About the series
Are We All Martians?? What We Know, Don't Know and Want to Know About Mars
Kathy Sawyer - Author, "The Rock From Mars"
Dr. Mike Meyer - Lead Scientist, Mars Exploration (NASA)
WHERE: The Top of the Hill (aka Pour House) -- 319 Pennsylvania Ave., SE (2nd floor)
WHEN: 6:00-6:30 Light hors d'oeuvres (Buy your own drink or meal.)
6:30-8:00 Short presentation, followed by Q&A
**Free and open to the public.
**No science background required!
**Limited seating -- first come, first seated.
Café Scientifique is organized by a small group of NSF volunteers. We welcome ideas for speakers and topics. Complete a survey at the event, or send input to Mary (email@example.com) or Sarah (firstname.lastname@example.org).

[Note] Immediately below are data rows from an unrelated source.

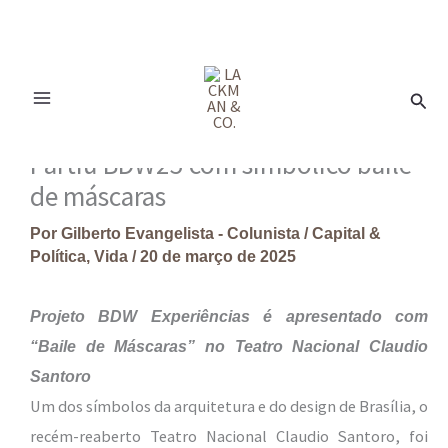
Ir
para
Pesq
o
conteúdo
Partiu BDW25 com simbólico baile
de máscaras
Por
Gilberto Evangelista - Colunista
/
Capital &
Política
,
Vida
/
20 de março de 2025
Projeto BDW Experiências é apresentado com
“Baile de Máscaras” no Teatro Nacional Claudio
Santoro
Um dos símbolos da arquitetura e do design de Brasília, o
recém-reaberto Teatro Nacional Claudio Santoro, foi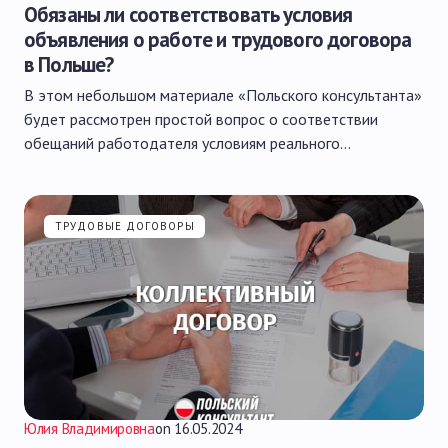
Обязаны ли соответствовать условия
объявления о работе и трудового договора
в Польше?
В этом небольшом материале «Польского консультанта»
будет рассмотрен простой вопрос о соответствии
обещаний работодателя условиям реального…
ТРУДОВЫЕ ДОГОВОРЫ
Юлия Владимировна
on
16.05.2024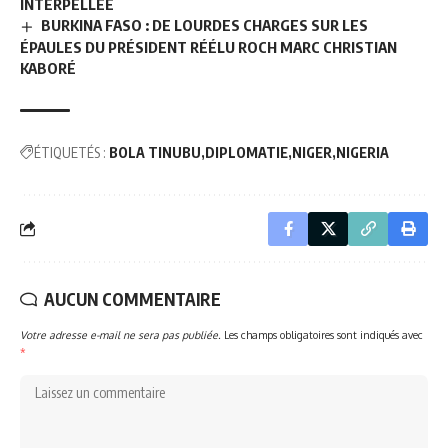
INTERPELLÉE
BURKINA FASO : DE LOURDES CHARGES SUR LES
ÉPAULES DU PRÉSIDENT RÉÉLU ROCH MARC CHRISTIAN
KABORÉ
ÉTIQUETÉS :
BOLA TINUBU
DIPLOMATIE
NIGER
NIGERIA
AUCUN COMMENTAIRE
Votre adresse e-mail ne sera pas publiée.
Les champs obligatoires sont indiqués avec
*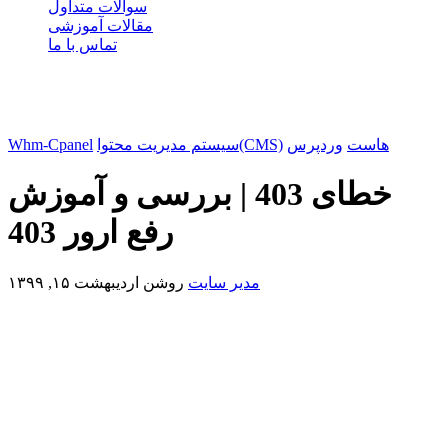
سوالات متداول
مقالات آموزشی
تماس با ما
هاست
وردپرس
سیستم مدیریت محتوا(CMS)
Whm-Cpanel
خطای 403 | بررسی و آموزش
رفع ارور 403
مدیر سایت
روشن
اردیبهشت ۱۵, ۱۳۹۹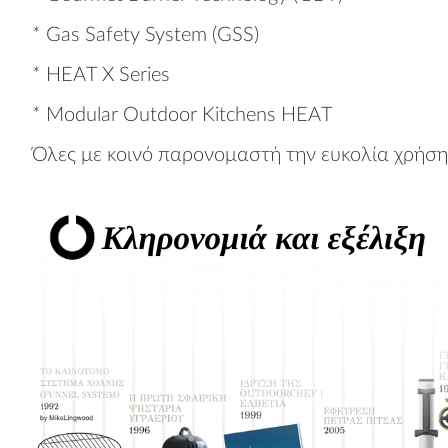
* Gas Safety System (GSS)
* HEAT X Series
* Modular Outdoor Kitchens HEAT
Όλες με κοινό παρονομαστή την ευκολία χρήση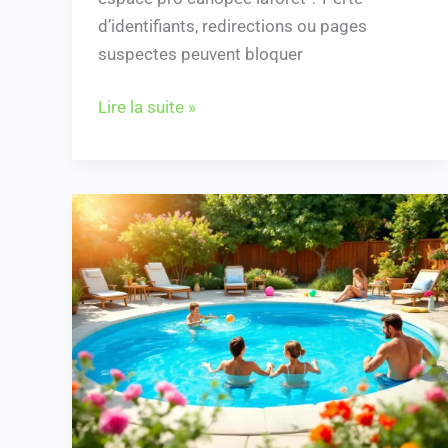
d’identifiants, redirections ou pages
suspectes peuvent bloquer
Lire la suite »
Consommation
moyenne
eau
famille
4
personnes
avec
piscine
: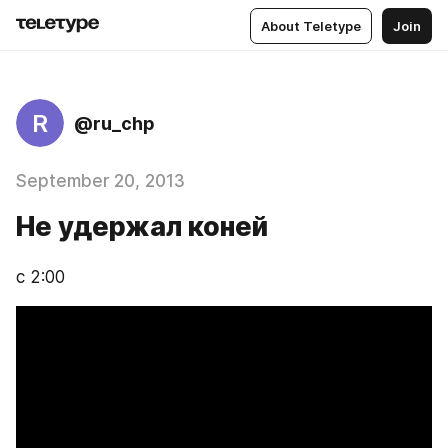
About Teletype
Join
R
@ru_chp
September 20, 2013
Не удержал коней
с 2:00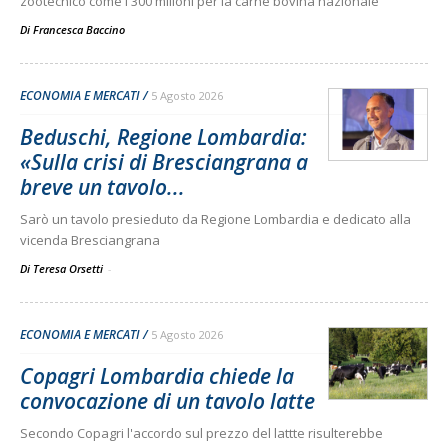
zootecnico come i 300 milioni per la carne bovina nazionale
Di
Francesca Baccino
ECONOMIA E MERCATI
5 Agosto 2026
Beduschi, Regione Lombardia:
«Sulla crisi di Bresciangrana a
breve un tavolo...
Sarò un tavolo presieduto da Regione Lombardia e dedicato alla
vicenda Bresciangrana
Di Teresa Orsetti
-
ECONOMIA E MERCATI
5 Agosto 2026
Copagri Lombardia chiede la
convocazione di un tavolo latte
Secondo Copagri l'accordo sul prezzo del lattte risulterebbe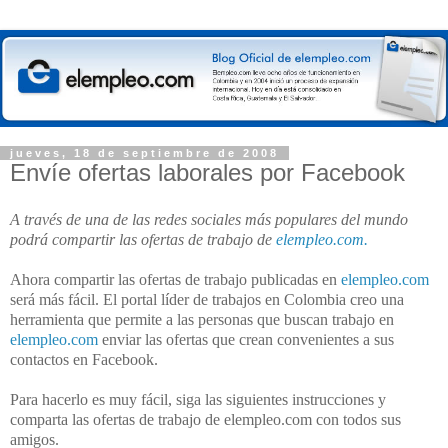
jueves, 18 de septiembre de 2008
Envíe ofertas laborales por Facebook
A través de una de las redes sociales más populares del mundo
podrá compartir las ofertas de trabajo de
elempleo.com.
Ahora compartir las ofertas de trabajo publicadas en
elempleo.com
será más fácil. El portal líder de trabajos en Colombia creo una
herramienta que permite a las personas que buscan trabajo en
elempleo.com
enviar las ofertas que crean convenientes a sus
contactos en Facebook.
Para hacerlo es muy fácil, siga las siguientes instrucciones y
comparta las ofertas de trabajo de elempleo.com con todos sus
amigos.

Directions: The Top of the Hill (Pour House) is located between the Eastern Market and Capitol South metro stops. Street parking is available. For detailed directions, see: http://www.politiki-dc.com/index.php.
About the Speakers: Sawyer covered space science and technology for The Washington Post for 17 years, beginning with the 1986 Challenger accident and including the 2003 loss of the space shuttle Columbia. Her work has also been published in magazines such as National Geographic and Astronomy. Her first book is "The Rock From Mars: A Detective Story on Two Planets," published in 2006. Meyer is the lead scientist for NASA's Mars Exploration Program. He has been the Program Scientist for the Mars Microprobe mission and for two Shuttle/Mir experiments. Before joining NASA, he was a professor at the Desert Research Institute and an associate director and associate in research for the Polar Desert Research Center at Florida State University.
About the Book:
"An engrossing read for science buffs and general readers alike." - Publishers Weekly
"She lovingly takes us into the scientists' laboratories and shows us how they finally reached their jaw-dropping conclusion...then shepherds us from the intellectual leap to the political kerfuffle." - Charles Seife, The Washington Post
"Sawyer has a knack for translating complex procedures and ideas into accessible language and vivid images...a gift for political comedy, both scientific and governmental....an infectious enthusiasm for the cut and thrust of scientific debate."- William Grimes, The New York Times
About the Event:
Have you ever wanted a chance to ask that "silly science question?" Here's your chance!
To make science more accessible, the National Science Foundation began a monthly Cafe Scientifique in April 2006. The first event took place in Arlington, featuring astrophysicist Michael Turner on "The Big Bang." It drew 120+ people who were encouraged to ask questions about...the universe. And they certainly did!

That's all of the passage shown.